Re: Columns correlation and adaptive query optimization

From: Konstantin Knizhnik <k(dot)knizhnik(at)postgrespro(dot)ru>
To: Yugo NAGATA <nagata(at)sraoss(dot)co(dot)jp>
Cc: Rafia Sabih <rafia(dot)pghackers(at)gmail(dot)com>, David Steele <david(at)pgmasters(dot)net>, PostgreSQL-development <pgsql-hackers(at)postgresql(dot)org>
Subject: Re: Columns correlation and adaptive query optimization
Date: 2021-01-25 13:27:25
Message-ID: 318656e2-4d5d-2865-f1ba-a5c705327ac8@postgrespro.ru
Views: Raw Message | Whole Thread | Download mbox | Resend email
Thread:
Lists: pgsql-hackers

Hello,

Thank you for review.
My answers are inside.

On 21.01.2021 15:30, Yugo NAGATA wrote:
> Hello,
>
> On Thu, 26 Mar 2020 18:49:51 +0300
> Konstantin Knizhnik <k(dot)knizhnik(at)postgrespro(dot)ru> wrote:
>
>> Attached please find new version of the patch with more comments and
>> descriptions added.
> Adaptive query optimization is very interesting feature for me, so I looked
> into this patch.
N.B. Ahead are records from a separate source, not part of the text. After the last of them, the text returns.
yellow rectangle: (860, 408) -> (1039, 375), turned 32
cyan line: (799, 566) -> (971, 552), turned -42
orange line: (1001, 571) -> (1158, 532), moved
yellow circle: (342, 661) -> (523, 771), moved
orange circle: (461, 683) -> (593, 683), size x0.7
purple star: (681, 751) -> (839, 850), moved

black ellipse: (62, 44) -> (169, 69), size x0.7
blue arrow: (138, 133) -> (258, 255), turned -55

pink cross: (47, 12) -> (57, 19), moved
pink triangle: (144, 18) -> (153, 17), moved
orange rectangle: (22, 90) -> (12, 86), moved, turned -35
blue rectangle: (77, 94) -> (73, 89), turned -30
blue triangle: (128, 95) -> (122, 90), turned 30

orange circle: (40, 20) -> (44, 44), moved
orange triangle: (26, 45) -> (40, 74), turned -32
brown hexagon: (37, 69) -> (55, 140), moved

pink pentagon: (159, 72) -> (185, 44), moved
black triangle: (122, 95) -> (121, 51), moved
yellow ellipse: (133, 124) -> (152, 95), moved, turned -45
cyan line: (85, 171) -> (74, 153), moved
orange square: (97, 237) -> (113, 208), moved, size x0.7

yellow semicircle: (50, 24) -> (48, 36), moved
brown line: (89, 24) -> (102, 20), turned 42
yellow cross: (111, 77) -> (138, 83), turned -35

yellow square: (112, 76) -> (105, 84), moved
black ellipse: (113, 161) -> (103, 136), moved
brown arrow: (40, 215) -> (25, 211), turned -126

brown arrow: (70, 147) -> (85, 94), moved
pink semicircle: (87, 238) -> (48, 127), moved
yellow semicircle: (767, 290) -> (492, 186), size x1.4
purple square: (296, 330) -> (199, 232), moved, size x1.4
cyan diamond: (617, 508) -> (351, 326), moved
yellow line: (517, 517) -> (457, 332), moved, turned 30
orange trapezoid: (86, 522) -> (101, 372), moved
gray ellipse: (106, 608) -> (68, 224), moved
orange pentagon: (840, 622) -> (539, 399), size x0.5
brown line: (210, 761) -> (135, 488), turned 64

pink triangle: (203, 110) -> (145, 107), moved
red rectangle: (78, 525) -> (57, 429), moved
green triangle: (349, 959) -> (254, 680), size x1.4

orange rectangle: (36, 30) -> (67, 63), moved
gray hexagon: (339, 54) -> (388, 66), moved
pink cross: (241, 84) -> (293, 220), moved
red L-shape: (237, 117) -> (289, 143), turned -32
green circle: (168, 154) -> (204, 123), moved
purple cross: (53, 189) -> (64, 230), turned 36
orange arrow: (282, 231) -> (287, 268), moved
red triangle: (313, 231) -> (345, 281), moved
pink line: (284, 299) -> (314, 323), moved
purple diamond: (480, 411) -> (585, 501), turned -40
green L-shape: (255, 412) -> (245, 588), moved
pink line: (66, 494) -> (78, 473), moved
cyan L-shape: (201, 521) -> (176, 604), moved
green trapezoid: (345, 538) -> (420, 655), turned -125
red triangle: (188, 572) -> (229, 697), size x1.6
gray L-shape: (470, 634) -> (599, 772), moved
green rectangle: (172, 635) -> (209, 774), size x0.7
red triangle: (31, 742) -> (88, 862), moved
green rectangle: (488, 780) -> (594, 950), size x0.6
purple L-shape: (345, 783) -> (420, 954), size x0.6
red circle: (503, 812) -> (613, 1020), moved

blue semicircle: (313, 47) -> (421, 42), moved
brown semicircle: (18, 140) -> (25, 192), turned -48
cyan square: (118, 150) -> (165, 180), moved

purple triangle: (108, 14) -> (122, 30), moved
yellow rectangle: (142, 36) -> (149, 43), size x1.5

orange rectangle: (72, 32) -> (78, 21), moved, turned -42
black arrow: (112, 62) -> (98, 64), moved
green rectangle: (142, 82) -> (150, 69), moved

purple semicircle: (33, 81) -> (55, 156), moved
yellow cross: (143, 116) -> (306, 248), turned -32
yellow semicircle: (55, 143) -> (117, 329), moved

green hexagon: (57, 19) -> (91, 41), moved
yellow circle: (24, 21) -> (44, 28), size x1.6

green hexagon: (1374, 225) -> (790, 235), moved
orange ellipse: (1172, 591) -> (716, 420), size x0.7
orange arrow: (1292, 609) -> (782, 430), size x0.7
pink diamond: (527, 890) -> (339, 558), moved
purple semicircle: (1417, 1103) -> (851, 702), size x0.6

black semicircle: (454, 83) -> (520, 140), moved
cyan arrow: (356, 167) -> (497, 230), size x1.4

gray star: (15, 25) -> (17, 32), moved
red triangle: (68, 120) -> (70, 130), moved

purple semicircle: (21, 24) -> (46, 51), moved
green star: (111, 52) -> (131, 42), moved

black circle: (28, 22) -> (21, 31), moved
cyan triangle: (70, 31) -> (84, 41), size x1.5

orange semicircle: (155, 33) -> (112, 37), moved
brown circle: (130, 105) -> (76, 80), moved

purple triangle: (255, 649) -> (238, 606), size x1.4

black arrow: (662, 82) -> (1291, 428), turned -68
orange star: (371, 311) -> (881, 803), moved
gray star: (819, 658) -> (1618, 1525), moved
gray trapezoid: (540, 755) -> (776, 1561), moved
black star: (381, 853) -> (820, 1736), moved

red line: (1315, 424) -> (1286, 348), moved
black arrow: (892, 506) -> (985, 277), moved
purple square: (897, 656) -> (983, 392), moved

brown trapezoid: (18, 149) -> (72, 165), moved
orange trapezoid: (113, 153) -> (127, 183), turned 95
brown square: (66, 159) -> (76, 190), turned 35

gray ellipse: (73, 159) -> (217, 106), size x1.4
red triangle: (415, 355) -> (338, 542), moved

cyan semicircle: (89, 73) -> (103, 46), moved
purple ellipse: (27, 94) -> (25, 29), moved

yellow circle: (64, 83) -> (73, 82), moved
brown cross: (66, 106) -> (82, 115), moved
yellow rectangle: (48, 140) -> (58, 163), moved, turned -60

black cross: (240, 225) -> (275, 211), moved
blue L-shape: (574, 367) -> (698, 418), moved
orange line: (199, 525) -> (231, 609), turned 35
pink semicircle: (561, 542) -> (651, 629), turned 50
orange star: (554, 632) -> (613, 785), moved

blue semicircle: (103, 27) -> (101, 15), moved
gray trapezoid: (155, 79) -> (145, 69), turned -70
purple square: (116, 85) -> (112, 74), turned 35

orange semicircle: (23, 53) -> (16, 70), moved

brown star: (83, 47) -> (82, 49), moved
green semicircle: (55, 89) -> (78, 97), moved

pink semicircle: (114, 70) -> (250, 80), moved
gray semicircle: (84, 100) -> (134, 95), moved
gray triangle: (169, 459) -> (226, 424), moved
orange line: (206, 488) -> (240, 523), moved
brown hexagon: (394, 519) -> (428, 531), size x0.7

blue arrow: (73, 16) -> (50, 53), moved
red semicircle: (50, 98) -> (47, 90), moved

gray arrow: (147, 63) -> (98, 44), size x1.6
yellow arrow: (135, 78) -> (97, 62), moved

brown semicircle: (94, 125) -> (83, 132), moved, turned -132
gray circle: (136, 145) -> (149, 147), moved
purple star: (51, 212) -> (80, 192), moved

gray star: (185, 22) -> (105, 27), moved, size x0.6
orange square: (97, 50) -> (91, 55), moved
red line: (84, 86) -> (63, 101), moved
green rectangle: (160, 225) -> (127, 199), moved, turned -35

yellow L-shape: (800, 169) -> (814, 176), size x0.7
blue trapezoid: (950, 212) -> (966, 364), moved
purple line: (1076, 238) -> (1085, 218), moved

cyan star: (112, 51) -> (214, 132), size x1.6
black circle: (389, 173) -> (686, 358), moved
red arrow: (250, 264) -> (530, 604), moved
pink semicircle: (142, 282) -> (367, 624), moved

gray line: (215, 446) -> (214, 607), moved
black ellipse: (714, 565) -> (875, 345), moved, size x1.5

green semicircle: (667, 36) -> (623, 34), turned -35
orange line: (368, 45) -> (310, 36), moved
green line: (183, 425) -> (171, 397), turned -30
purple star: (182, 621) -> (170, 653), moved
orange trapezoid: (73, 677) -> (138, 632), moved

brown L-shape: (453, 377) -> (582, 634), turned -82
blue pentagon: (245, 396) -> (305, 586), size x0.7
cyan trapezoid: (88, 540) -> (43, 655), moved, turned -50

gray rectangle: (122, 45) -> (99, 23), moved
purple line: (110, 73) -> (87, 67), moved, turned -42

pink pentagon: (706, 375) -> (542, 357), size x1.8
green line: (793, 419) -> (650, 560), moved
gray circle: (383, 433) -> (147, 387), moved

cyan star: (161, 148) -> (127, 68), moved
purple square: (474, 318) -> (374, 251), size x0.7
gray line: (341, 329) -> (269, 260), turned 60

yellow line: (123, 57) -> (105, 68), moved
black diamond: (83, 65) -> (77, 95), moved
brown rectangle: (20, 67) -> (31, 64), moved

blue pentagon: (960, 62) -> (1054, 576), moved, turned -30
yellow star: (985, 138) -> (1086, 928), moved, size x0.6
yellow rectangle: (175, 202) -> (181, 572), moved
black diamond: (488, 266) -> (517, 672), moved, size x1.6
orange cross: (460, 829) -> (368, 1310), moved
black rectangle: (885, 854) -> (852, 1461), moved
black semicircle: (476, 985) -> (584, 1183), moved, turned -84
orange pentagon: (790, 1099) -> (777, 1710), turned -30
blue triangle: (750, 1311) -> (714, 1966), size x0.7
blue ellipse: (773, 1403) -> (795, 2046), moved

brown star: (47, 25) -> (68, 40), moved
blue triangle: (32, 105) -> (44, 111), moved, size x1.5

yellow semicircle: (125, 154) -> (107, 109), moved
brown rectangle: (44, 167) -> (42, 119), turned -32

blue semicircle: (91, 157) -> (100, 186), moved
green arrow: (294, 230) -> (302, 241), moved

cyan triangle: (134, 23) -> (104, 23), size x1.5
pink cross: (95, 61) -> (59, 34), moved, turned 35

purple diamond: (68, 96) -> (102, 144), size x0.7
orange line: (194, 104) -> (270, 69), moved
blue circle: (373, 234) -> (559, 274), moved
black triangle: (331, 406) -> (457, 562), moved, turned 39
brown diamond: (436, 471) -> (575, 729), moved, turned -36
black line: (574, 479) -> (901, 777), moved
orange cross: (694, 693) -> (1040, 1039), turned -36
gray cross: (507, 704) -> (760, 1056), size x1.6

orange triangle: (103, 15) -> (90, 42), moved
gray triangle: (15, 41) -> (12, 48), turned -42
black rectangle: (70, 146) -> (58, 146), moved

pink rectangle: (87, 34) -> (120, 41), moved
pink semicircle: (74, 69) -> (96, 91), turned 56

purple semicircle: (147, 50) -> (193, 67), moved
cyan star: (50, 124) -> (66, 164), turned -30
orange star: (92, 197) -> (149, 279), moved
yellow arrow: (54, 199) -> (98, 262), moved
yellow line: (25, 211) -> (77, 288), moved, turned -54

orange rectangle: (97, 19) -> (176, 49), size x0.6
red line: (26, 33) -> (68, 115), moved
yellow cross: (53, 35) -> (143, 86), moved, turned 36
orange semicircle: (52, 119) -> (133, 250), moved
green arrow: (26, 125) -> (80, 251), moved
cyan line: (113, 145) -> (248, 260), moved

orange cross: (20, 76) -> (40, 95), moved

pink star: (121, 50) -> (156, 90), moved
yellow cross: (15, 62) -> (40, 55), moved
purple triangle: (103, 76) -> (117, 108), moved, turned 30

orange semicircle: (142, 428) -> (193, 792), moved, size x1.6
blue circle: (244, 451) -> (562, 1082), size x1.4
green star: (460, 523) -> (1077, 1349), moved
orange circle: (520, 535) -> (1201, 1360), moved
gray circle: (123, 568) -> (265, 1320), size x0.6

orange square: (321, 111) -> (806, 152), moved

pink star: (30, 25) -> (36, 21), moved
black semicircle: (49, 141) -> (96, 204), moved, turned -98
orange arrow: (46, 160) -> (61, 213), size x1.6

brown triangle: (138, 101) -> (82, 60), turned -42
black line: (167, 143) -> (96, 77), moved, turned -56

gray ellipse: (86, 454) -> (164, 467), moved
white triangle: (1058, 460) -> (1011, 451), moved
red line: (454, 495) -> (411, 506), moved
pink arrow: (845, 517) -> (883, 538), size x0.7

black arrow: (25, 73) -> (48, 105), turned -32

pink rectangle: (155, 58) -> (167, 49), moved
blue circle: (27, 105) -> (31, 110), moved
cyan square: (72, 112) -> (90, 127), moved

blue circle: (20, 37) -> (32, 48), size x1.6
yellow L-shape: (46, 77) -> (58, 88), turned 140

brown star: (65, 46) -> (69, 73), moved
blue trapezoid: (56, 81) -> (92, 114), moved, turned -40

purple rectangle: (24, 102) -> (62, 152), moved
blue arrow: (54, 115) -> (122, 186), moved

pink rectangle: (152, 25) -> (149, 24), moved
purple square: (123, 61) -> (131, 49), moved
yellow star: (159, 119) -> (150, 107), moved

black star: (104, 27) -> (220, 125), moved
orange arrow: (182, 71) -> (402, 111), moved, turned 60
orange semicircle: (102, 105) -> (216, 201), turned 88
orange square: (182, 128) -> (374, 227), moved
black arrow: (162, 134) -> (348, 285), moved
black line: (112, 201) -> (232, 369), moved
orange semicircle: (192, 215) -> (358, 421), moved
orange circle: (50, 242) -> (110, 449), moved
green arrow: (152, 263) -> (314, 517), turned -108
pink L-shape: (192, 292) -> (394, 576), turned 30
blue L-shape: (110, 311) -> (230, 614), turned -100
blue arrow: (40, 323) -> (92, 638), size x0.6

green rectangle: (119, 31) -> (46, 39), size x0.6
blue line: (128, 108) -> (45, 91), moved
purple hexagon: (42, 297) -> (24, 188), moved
Here are some comments and questions.
>
> (1)
> This patch needs rebase because clauselist_selectivity was modified to improve
> estimation of OR clauses.

Rebased version is attached.
>
> (2)
> If I understand correctly, your proposal consists of the following two features.
>
> 1. Add a feature to auto_explain that creates an extended statistic automatically
> if an error on estimated rows number is large.
>
> 2. Improve rows number estimation of join results by considering functional
> dependencies between vars in the join qual if the qual has more than one clauses,
> and also functional dependencies between a var in the join qual and vars in quals
> of the inner/outer relation.
>
> As you said, these two parts are independent each other, so one feature will work
> even if we don't assume the other. I wonder it would be better to split the patch
> again, and register them to commitfest separately.

I agree with you that this are two almost unrelated changes, although
without clausesel patch additional statistic can not improve query planning.
But I already have too many patches at commitfest.
May be it will be enough to spit this patch into two?

>
> (3)
> + DefineCustomBoolVariable("auto_explain.suggest_only",
> + "Do not create statistic but just record in WAL suggested create statistics statement.",
> + NULL,
> + &auto_explain_suggest_on
>
> To imply that this parameter is involving to add_statistics_threshold, it seems
> better for me to use more related name like add_statistics_suggest_only.
>
> Also, additional documentations for new parameters are required.

Done.

>
> (4)
> + /*
> + * Prevent concurrent access to extended statistic table
> + */
> + stat_rel = table_open(StatisticExtRelationId, AccessExclusiveLock);
> + slot = table_slot_create(stat_rel, NULL);
> + scan = table_beginscan_catalog(stat_rel, 2, entry);
> (snip)
> + table_close(stat_rel, AccessExclusiveLock);
> + }
>
> When I tested the auto_explain part, I got the following WARNING.
>
> WARNING: buffer refcount leak: [097] (rel=base/12879/3381, blockNum=0, flags=0x83000000, refcount=1 2)
> WARNING: buffer refcount leak: [097] (rel=base/12879/3381, blockNum=0, flags=0x83000000, refcount=1 1)
> WARNING: relcache reference leak: relation "pg_statistic_ext" not closed
> WARNING: TupleDesc reference leak: TupleDesc 0x7fa439266338 (12029,-1) still referenced
> WARNING: Snapshot reference leak: Snapshot 0x55c332c10418 still referenced
>
> To suppress this, I think we need table_endscan(scan) and
> ExecDropSingleTupleTableSlot(slot) before finishing this function.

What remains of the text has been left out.